**Entries provided:**
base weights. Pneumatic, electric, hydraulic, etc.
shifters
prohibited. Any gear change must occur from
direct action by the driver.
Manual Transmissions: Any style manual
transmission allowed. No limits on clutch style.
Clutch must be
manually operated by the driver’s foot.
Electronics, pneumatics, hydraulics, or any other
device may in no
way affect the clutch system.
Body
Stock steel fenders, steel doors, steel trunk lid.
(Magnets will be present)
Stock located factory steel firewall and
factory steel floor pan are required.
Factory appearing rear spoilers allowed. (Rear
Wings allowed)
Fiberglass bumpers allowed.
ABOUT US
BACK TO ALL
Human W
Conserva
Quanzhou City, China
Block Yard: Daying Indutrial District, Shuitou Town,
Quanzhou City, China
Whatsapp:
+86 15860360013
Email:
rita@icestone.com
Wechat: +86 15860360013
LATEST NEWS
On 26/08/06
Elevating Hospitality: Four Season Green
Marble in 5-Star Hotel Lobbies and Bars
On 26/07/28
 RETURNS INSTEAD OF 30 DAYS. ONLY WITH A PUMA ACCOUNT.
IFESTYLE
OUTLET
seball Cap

---

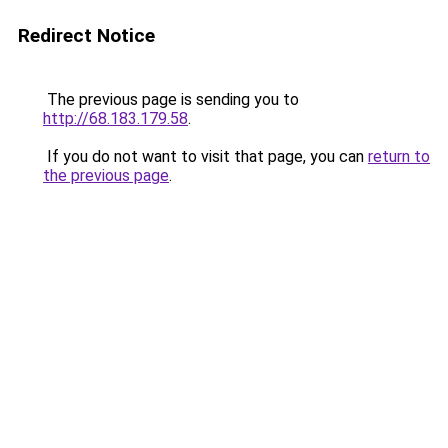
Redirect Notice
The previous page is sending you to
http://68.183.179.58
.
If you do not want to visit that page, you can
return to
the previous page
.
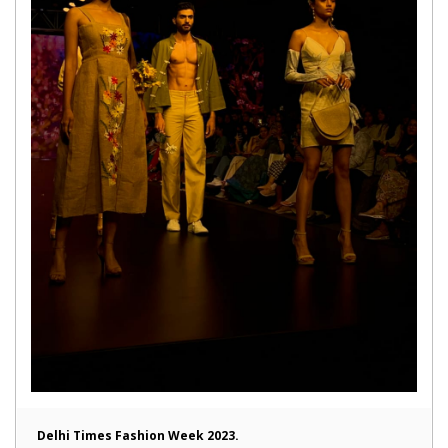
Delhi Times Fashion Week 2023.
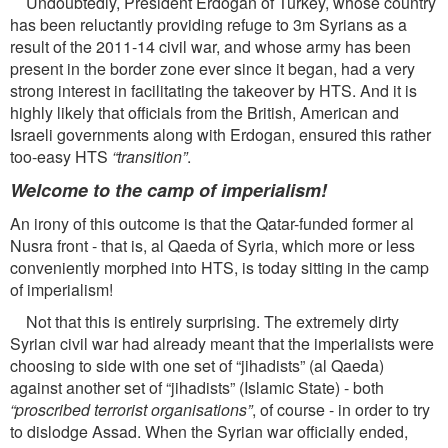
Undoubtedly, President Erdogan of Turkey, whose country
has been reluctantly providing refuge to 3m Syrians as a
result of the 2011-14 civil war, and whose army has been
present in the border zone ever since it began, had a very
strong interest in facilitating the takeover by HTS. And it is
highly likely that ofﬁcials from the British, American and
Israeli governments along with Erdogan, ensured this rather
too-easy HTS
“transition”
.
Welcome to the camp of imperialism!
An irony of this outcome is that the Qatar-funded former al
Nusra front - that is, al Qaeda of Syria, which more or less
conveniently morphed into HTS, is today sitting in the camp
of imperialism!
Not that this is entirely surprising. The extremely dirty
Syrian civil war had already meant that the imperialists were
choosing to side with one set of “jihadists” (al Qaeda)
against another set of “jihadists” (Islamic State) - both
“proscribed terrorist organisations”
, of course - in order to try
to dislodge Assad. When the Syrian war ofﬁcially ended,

**Brief:**
Using the entries above, return each line in which the word "from" occurs.

**Response below:**
prohibited. Any gear change must occur from
highly likely that ofﬁcials from the British, American and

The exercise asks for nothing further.